71歳になる山口さんのその一言が、すべてを表している。
愛車コレクションの1つである220 SEクーペ。世界で約830台が生産され、日本には数台しか走っていないそうだ。映画『DESTINY 鎌倉ものがたり』で堺雅人が実際に劇中で乗車し、“銀幕デビュー”も飾っている。運転席のサンバイザーの裏側には堺の直筆サイン、助手席のサンバイザーには高畑充希のサインも。そんな希少車は偶然に知り合いを通じて手に入れたとのことだ。
製造から60年を超えるが、走りは健在だ。それに気に入っているのが、ゴージャスで品格ある車内空間。「僕はベンツの香りと呼んでいるんだけど、革のシート、木の内装。この香りをかぐと、ホッとする。僕にとっての癒やしです」。ドアを開けると、高級感漂う車内に、文字通りのいい香りが広がっている。
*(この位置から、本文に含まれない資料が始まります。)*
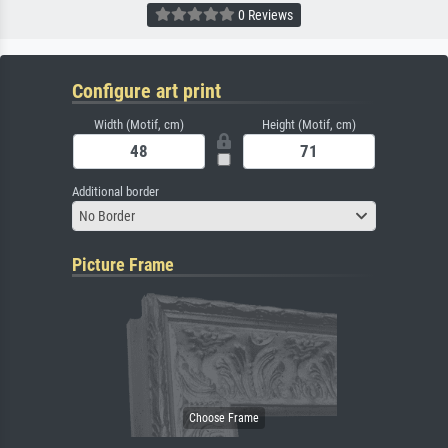
0 Reviews
Configure art print
Width (Motif, cm)
Height (Motif, cm)
Additional border
No Border
Picture Frame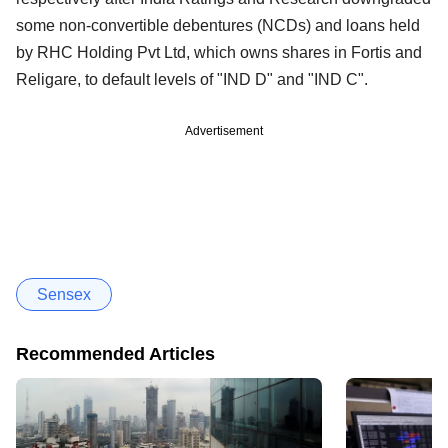
some non-convertible debentures (NCDs) and loans held
by RHC Holding Pvt Ltd, which owns shares in Fortis and
Religare, to default levels of "IND D" and "IND C".
Advertisement
Sensex
Recommended Articles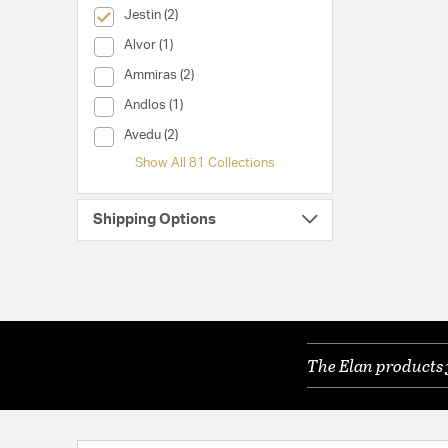
selected Currently Refined by Collection: Jestin
Jestin (2)
Collection (Alvor)
Alvor (1)
Collection (Ammiras)
Ammiras (2)
Collection (Andlos)
Andlos (1)
Collection (Avedu)
Avedu (2)
Show All 81 Collections
Shipping Options
The Elan products 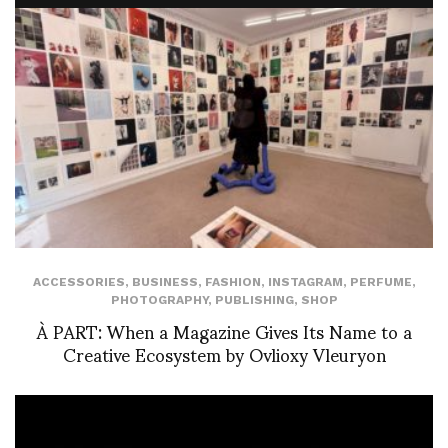
ACCESSORIES
,
BUSINESS
,
FASHION
,
INSTAGRAM
,
PERFUME
,
PHOTOGRAPHY
,
PUBLISHING
,
SHOP
À PART: When a Magazine Gives Its Name to a
Creative Ecosystem by Ovlioxy Vleuryon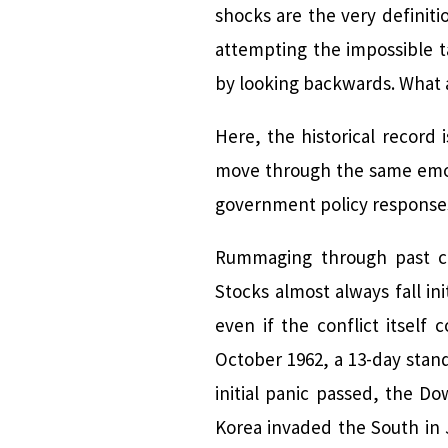
shocks are the very definit
attempting the impossible t
by looking backwards. What a
Here, the historical record 
move through the same emoti
government policy response
Rummaging through past cro
Stocks almost always fall in
even if the conflict itself
October 1962, a 13-day stand
initial panic passed, the 
Korea invaded the South in J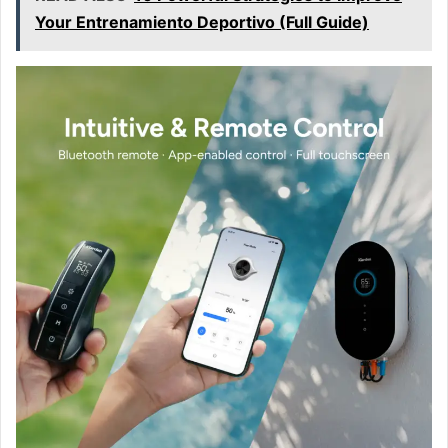
Your Entrenamiento Deportivo (Full Guide)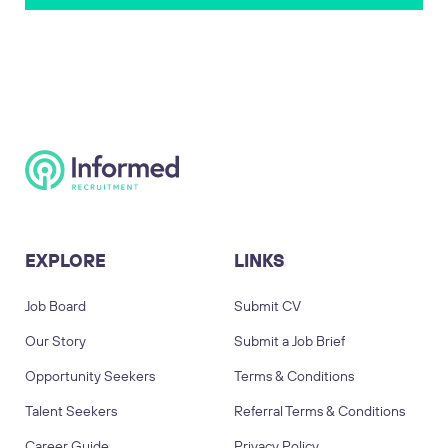
EXPLORE
LINKS
Job Board
Submit CV
Our Story
Submit a Job Brief
Opportunity Seekers
Terms & Conditions
Talent Seekers
Referral Terms & Conditions
Career Guide
Privacy Policy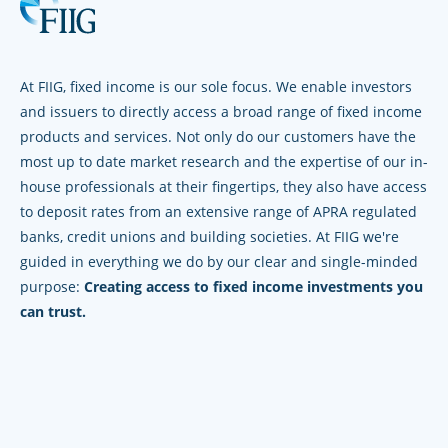
At FIIG, fixed income is our sole focus. We enable investors
and issuers to directly access a broad range of fixed income
products and services. Not only do our customers have the
most up to date market research and the expertise of our in-
house professionals at their fingertips, they also have access
to deposit rates from an extensive range of APRA regulated
banks, credit unions and building societies. At FIIG we're
guided in everything we do by our clear and single-minded
purpose:
Creating access to fixed income investments you
can trust.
エンジンも絶好調で、「調子いいよ!」。動態保存を維持するために、月に1、2回は乗車。先日に行った伊勢志摩までの長距離ドライブも快適で、「どこまでも走るんだよ、これは」と目を細める。
50年以上のベンツファン。その出合いは電撃的だった。
「昔は、スカイラインGT-Rにも乗っていてね。それで、20歳ぐらいのときに、スカイラインに乗って東名高速を走っていたら、ベンツに軽々と追い越されて。それでいて、ベンツはスーっと何事もなく止まって、ブレーキ性能もすごい。本当に衝撃だったよ。それが、300SEL 6.3。ベンツの神様みたいな車なんだよ」。そこからメルセデス・ベンツの道へまっしぐら。まさに運命だった。
最初に買ったのは、1956年式の220S セダン。ほぼ動かない車で、レストアで修復させた。280SE クーペにも乗ったことがある。
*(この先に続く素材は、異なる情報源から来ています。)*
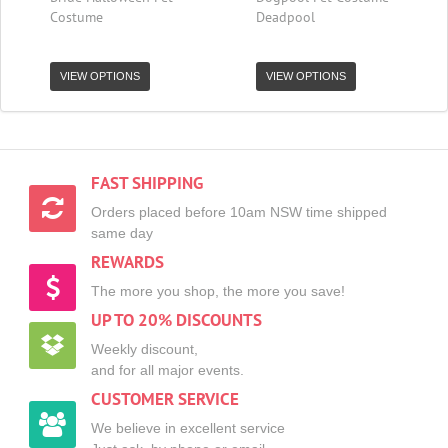
Costume
Deadpool
VIEW OPTIONS
VIEW OPTIONS
FAST SHIPPING
Orders placed before 10am NSW time shipped
same day
REWARDS
The more you shop, the more you save!
UP TO 20% DISCOUNTS
Weekly discount,
and for all major events.
CUSTOMER SERVICE
We believe in excellent service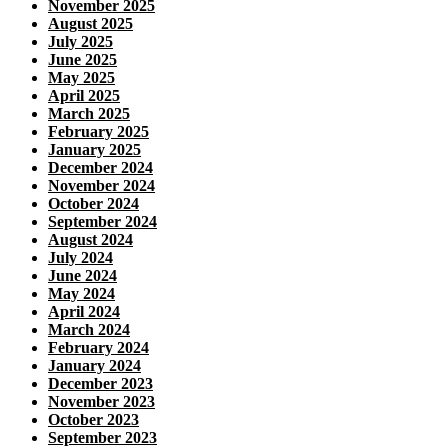
November 2025
August 2025
July 2025
June 2025
May 2025
April 2025
March 2025
February 2025
January 2025
December 2024
November 2024
October 2024
September 2024
August 2024
July 2024
June 2024
May 2024
April 2024
March 2024
February 2024
January 2024
December 2023
November 2023
October 2023
September 2023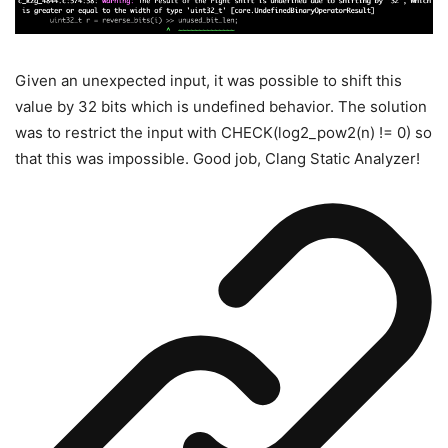
Given an unexpected input, it was possible to shift this
value by 32 bits which is undefined behavior. The solution
was to restrict the input with
CHECK(log2_pow2(n) != 0)
so
that this was impossible. Good job, Clang Static Analyzer!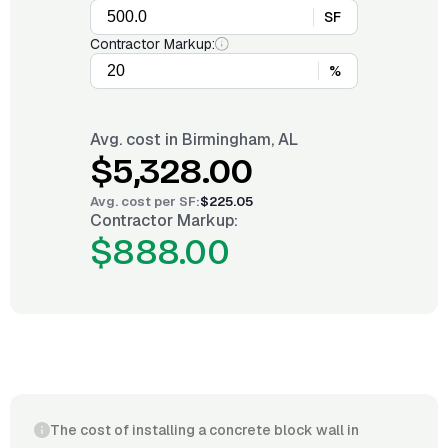
SF
Contractor Markup:
%
Avg. cost in
Birmingham, AL
$5,328.00
Avg. cost per
SF
:
$225.05
Contractor Markup:
$888.00
The cost of installing a concrete block wall in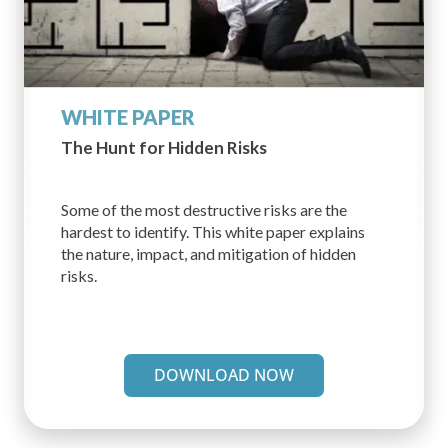
WHITE PAPER
The Hunt for Hidden Risks
Some of the most destructive risks are the
hardest to identify. This white paper explains
the nature, impact, and mitigation of hidden
risks.
DOWNLOAD NOW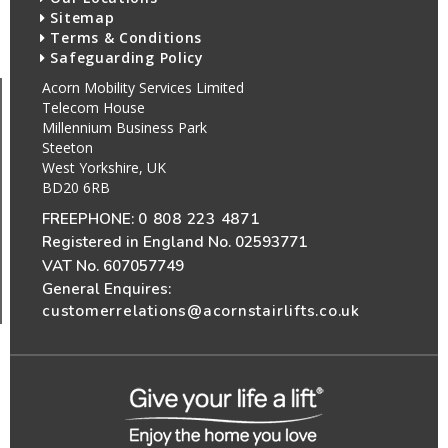
Sitemap
Terms & Conditions
Safeguarding Policy
Acorn Mobility Services Limited
Telecom House
Millennium Business Park
Steeton
West Yorkshire, UK
BD20 6RB
FREEPHONE:
0 808 223 4871
Registered in England No. 02593771
VAT No. 607057749
General Enquires:
customerrelations@acornstairlifts.co.uk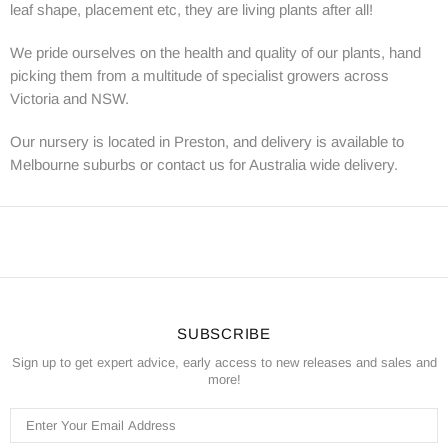
leaf shape, placement etc, they are living plants after all!
We pride ourselves on the health and quality of our plants, hand
picking them from a multitude of specialist growers across
Victoria and NSW.
Our nursery is located in Preston, and delivery is available to
Melbourne suburbs or contact us for Australia wide delivery.
SUBSCRIBE
Sign up to get expert advice, early access to new releases and sales and
more!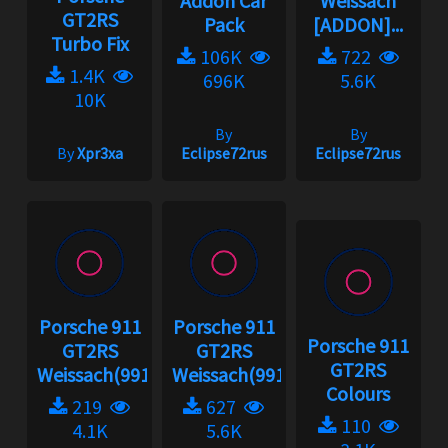
Addon Car
Weissach
GT2RS
Pack
[ADDON]...
Turbo Fix
106K
722
1.4K
696K
5.6K
10K
By
By
By
Xpr3xa
Eclipse72rus
Eclipse72rus
Porsche 911
Porsche 911
Porsche 911
GT2RS
GT2RS
GT2RS
Weissach(991.2)...
Weissach(991.2)...
Colours
219
627
110
4.1K
5.6K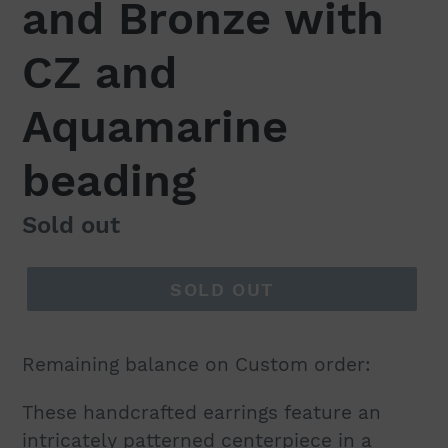
and Bronze with
CZ and
Aquamarine
beading
Regular
Sold out
price
SOLD OUT
Remaining balance on Custom order:
These handcrafted earrings feature an
intricately patterned centerpiece in a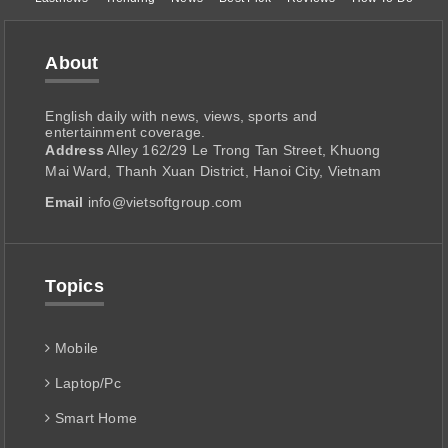
About
English daily with news, views, sports and
entertainment coverage.
Address
Alley 162/29 Le Trong Tan Street, Khuong
Mai Ward, Thanh Xuan District, Hanoi City, Vietnam
Email
info@vietsoftgroup.com
Topics
Mobile
Laptop/Pc
Smart Home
そして、自身の「夢」である300SEL 6.3。35歳のときに念願かなって手に入れることができた。
「加速も足回りもブレーキもすべてが素晴らしい。本当に素晴らしかった。でも、黒のその1台は10年乗ったんだけど、修理・整備にお金がかかって、泣く泣く手放しました」。断腸の思いだった。
「実は、その後すぐにもう1台、シャンパンゴールドの300SEL 6.3を買ったんだよね。それでも、持ち切れなかったんだ」。遠い目をしながら振り返った。
「やっぱり300SEL 6.3」…夢をもう1度
愛好家として、現在は複数台を持っており、現代型のGLクラスも保有している。「家族には、『いい加減にして』と言われています(笑)」。伝統とブランド、それだけでなく、「いつになっても部品がある。60年たった車でもパーツが残っていたり、他社が作っているので、しっかり保存できる。旧車乗りにとっても大きな魅力だよね」と、メルセデス・ベンツのよさについて実感を込める。
山口さんが会長を務めるMVCJは、1972年までに製造されたメルセデス・ベンツのオーナーズクラブ。80年に設立され、本国の同社から日本で唯一認められている、由緒ある団体だ。3代目の会長として、メンバーの交流・親睦や普及活動に尽力している。現在全国の約47人が所属しており。年4回の季節の行事などを開催している。
ベンツにささげてきたカーライフ、そして人生。これまでかけてきた金額は「もしかしたら、億は超えるかもしれない。でも生活費には手を付けていません(笑)」。もちろん、傾けた情熱、あふれる熱意は値段で語るものではない。
クラブの会長として、旧車の愛好家として、次世代への「継承」を大事なテーマに据えている。「若い人でも旧車が好き、メルセデス・ベンツが好きな人がいる。しっかり継承してくれる人がいれば、引き継いでいきたい。ただ、今は古い車が高くなり過ぎているので、そこがちょっと心配で懸念材料。これからも旧車の魅力を伝えていきたいし、大事にしていきたいですね」。
そして、追い続ける夢の続きはまだある。「やっぱり300SEL 6.3。3度目になるけど、もう1度、もう1度だけ乗りたい」と力を込めた。